→ Assigned task: Among the records, find the lines that hold the string "versiunea" and return them.
Entries shown: Begin
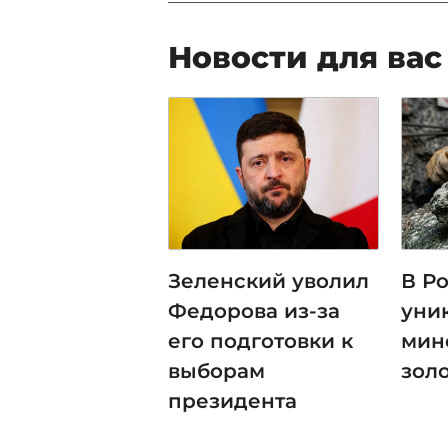
Новости для вас
Зеленский уволил
В Р
Федорова из-за
уни
его подготовки к
мин
выборам
зол
президента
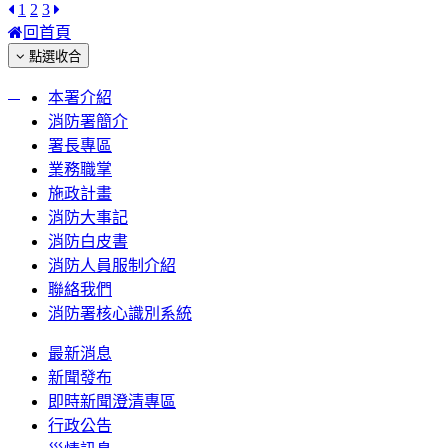
1
2
3
回首頁
點選收合
:::
本署介紹
消防署簡介
署長專區
業務職掌
施政計畫
消防大事記
消防白皮書
消防人員服制介紹
聯絡我們
消防署核心識別系統
最新消息
新聞發布
即時新聞澄清專區
行政公告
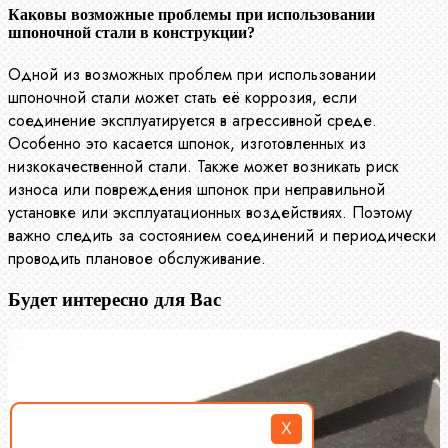
Каковы возможные проблемы при использовании
шпоночной стали в конструкции?
Одной из возможных проблем при использовании
шпоночной стали может стать её коррозия, если
соединение эксплуатируется в агрессивной среде.
Особенно это касается шпонок, изготовленных из
низкокачественной стали. Также может возникать риск
износа или повреждения шпонок при неправильной
установке или эксплуатационных воздействиях. Поэтому
важно следить за состоянием соединений и периодически
проводить плановое обслуживание.
Будет интересно для Вас
X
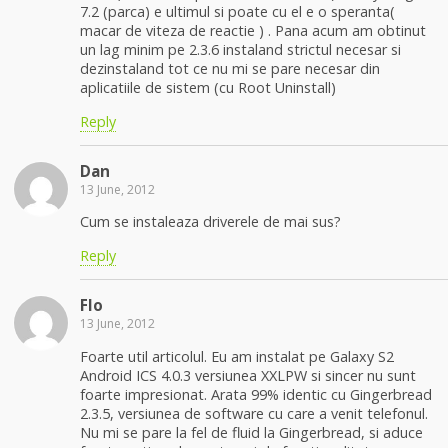
7.2 (parca) e ultimul si poate cu el e o speranta(
macar de viteza de reactie ) . Pana acum am obtinut
un lag minim pe 2.3.6 instaland strictul necesar si
dezinstaland tot ce nu mi se pare necesar din
aplicatiile de sistem (cu Root Uninstall)
Reply
Dan
13 June, 2012
Cum se instaleaza driverele de mai sus?
Reply
Flo
13 June, 2012
Foarte util articolul. Eu am instalat pe Galaxy S2
Android ICS 4.0.3 versiunea XXLPW si sincer nu sunt
foarte impresionat. Arata 99% identic cu Gingerbread
2.3.5, versiunea de software cu care a venit telefonul.
Nu mi se pare la fel de fluid la Gingerbread, si aduce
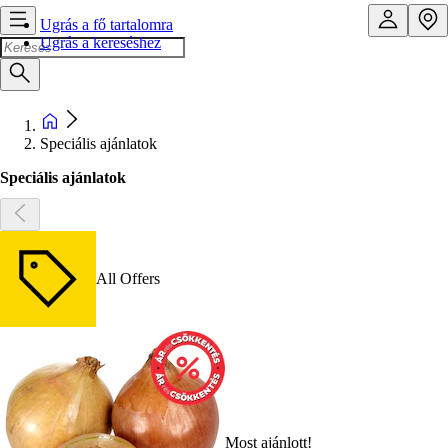
Ugrás a fő tartalomra
Ugrás a kereséshez
Speciális ajánlatok
Speciális ajánlatok
All Offers
Most ajánlott!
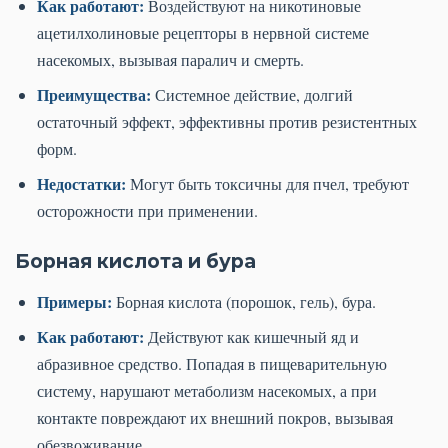
Как работают:
Воздействуют на никотиновые
ацетилхолиновые рецепторы в нервной системе
насекомых, вызывая паралич и смерть.
Преимущества:
Системное действие, долгий
остаточный эффект, эффективны против резистентных
форм.
Недостатки:
Могут быть токсичны для пчел, требуют
осторожности при применении.
Борная кислота и бура
Примеры:
Борная кислота (порошок, гель), бура.
Как работают:
Действуют как кишечный яд и
абразивное средство. Попадая в пищеварительную
систему, нарушают метаболизм насекомых, а при
контакте повреждают их внешний покров, вызывая
обезвоживание.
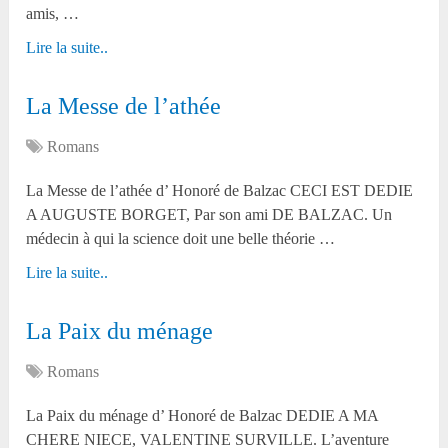
amis, …
Lire la suite..
La Messe de l’athée
Romans
La Messe de l’athée d’ Honoré de Balzac CECI EST DEDIE
A AUGUSTE BORGET, Par son ami DE BALZAC. Un
médecin à qui la science doit une belle théorie …
Lire la suite..
La Paix du ménage
Romans
La Paix du ménage d’ Honoré de Balzac DEDIE A MA
CHERE NIECE, VALENTINE SURVILLE. L’aventure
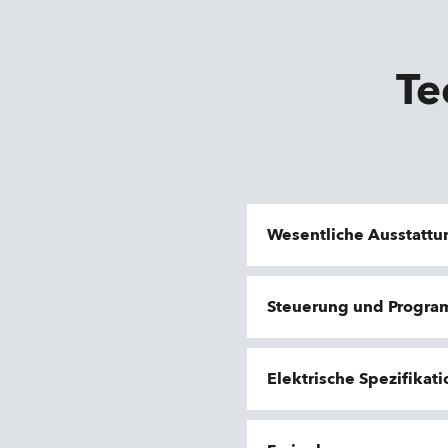
Te
Wesentliche Ausstatt
Steuerung und Progr
Elektrische Spezifikat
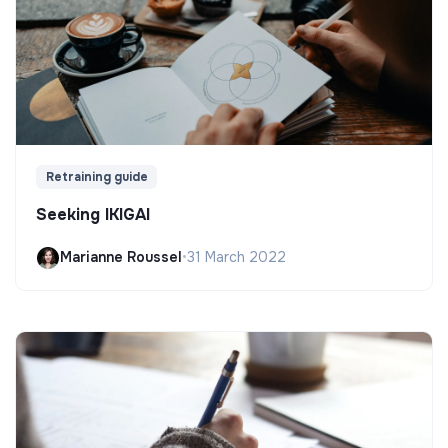
Retraining guide
Seeking IKIGAI
Marianne Roussel
•
31 March 2022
Entries shown: End
→ Finished exercise:
Android ICS 4.0.3 versiunea XXLPW si sincer nu sunt
2.3.5, versiunea de software cu care a venit telefonul.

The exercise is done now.